COL John Brickey quoted the current U.S. national security strategy for cyber threats and noted that it describes U.S. defensive capabilities, but does not discuss U.S. offensive capabilities beyond prosecuting violators to the fullest extent of the law.
“We’ll defend ourselves, consistent with U.S. and international law, against cyber-attacks and impose costs on malicious cyber actors, including through prosecution…and that’s it.”
Afterwards, he described the idea of a cyber escort for vulnerable things as similar to the concept of how a Navy escort ensures safe passage for unarmed vessels along a given route. Although the idea sounds good in theory, real world solutions do not work the same way for cyber-world problems.
To round off the panel, Bijan Kian stressed the need to outpace the ever-changing tech cyber-world with viable countermeasures.
“Countermeasures take time to build…By the time a system is in place, that system is obsolete.”
Kian also called for the need to expand relationships between the public sector and the private sector in order to better craft viable countermeasures. He also emphasized that the private sector businesses should objectively observe the rules regarding cyber security. We cannot rely on just one mean of securing our networks. Cooperation is the key.
“Sometimes merely convincing a state of the benefits of following the rules is not enough to deter them from being malicious. In this case, other measures are necessary to confront them.”
At the conclusion of the panelists’ speeches, William Lay asked them two questions to gauge their opinions on matters relating to cyber security. Summaries of panelists’ responses will be indicated as such.
First, Lay asked about the role of the private sector.
Bijan Kian said that there is a grey area when it comes to who [public/private sectors] assumes responsibility for protecting infrastructure. He said a partnership of all institutions is essential in order to have shared a responsibility for infrastructure. It comes down to cooperation and incentives for cooperation. Intellectual incentives are just as important, if not more important, as financial incentives.
Michele Markoff is quoted as saying, “Rather than joining together, they [the private sector companies] tend to represent their own interests and, therefore, weaken their general position.”
As a response, Kian said that instead of the private sector companies caring about their own interests, they need to take an objective look at the cyber-security rules. Regarding cyber-security in the private sector, educating companies about countermeasures is more important than adding more regulations.
In response to the first question, Col. Brickey said, “The private sector needs to do threat-sharing [with the public sector]…There is no public service for cyber [security]…Small businesses will cease to exist if they have to pay to protect their customers; big businesses can do these things instead.”
Then, Lay asked for the panelists’ opinions on data sovereignty.

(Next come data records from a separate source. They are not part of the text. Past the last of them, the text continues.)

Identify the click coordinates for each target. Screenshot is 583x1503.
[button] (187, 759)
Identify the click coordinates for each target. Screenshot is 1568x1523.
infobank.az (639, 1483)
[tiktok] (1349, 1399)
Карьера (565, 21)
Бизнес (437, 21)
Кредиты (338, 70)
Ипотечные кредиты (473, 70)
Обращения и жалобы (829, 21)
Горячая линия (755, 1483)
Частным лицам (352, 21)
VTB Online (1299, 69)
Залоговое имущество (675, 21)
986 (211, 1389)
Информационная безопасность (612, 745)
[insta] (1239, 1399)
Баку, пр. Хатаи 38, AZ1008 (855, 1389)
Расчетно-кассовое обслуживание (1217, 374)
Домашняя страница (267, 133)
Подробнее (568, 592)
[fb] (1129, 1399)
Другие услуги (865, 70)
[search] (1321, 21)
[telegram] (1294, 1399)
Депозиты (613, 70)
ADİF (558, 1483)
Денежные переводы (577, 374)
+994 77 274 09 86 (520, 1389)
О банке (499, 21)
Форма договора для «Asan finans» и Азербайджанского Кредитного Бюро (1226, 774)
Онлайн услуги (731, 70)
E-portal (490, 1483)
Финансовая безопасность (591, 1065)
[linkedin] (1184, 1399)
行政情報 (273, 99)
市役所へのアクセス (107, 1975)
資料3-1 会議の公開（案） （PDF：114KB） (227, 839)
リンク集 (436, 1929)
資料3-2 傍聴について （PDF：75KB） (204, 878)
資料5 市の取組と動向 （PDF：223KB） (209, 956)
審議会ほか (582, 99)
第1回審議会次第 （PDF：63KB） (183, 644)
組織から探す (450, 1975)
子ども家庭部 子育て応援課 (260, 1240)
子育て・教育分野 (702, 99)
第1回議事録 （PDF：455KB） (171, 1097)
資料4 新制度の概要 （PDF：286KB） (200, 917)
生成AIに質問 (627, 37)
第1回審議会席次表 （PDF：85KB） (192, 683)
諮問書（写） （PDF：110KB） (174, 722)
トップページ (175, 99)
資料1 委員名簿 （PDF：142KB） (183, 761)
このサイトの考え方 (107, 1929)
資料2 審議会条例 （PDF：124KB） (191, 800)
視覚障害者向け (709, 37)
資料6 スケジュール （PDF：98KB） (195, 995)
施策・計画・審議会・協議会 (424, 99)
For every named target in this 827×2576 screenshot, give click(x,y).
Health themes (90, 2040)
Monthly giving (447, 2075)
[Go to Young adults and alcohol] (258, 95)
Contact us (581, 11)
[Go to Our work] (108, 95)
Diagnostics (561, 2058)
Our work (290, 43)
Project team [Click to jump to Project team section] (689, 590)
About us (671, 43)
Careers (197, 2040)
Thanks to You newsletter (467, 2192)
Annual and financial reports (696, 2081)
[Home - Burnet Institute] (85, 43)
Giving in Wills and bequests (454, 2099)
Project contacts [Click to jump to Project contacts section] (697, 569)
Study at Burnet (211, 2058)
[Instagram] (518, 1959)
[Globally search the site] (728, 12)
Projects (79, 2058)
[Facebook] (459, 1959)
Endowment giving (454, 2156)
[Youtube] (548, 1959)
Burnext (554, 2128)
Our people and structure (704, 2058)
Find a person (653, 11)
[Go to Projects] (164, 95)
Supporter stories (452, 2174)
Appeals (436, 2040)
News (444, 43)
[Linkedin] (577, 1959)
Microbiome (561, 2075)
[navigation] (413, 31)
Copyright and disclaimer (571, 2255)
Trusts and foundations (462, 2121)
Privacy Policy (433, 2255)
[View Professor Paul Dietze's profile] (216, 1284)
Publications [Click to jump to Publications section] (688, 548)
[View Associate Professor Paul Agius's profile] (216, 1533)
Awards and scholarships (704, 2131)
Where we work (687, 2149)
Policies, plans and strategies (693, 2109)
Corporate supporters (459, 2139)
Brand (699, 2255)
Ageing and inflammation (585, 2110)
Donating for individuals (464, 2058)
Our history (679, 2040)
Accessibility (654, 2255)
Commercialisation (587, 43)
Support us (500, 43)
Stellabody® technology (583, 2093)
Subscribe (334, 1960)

Providing his opinion on the matter, Kian said, “The world is moving in a direction in which sovereign powers do not have full control over [non-state] actors…It might be easy to get others to think like us but it’s not so easy to get others to agree to our norms.”
Following Kian’s opinion, Markoff opined that the Edward Snowden leaks spurned states toward a policy of data localization. She said it was a push to keep data within country borders or turn to domestic providers, as opposed to multi-national providers. As an example, China and Russia have entirely domestic providers, which also allow those countries to more easily impinge on the privacy of their citizens.
Col. Jon Brickey ended the discussion with a short answer and said, “It makes operations much more difficult, and [it is] more important that you have a good cyber attorney next to you.”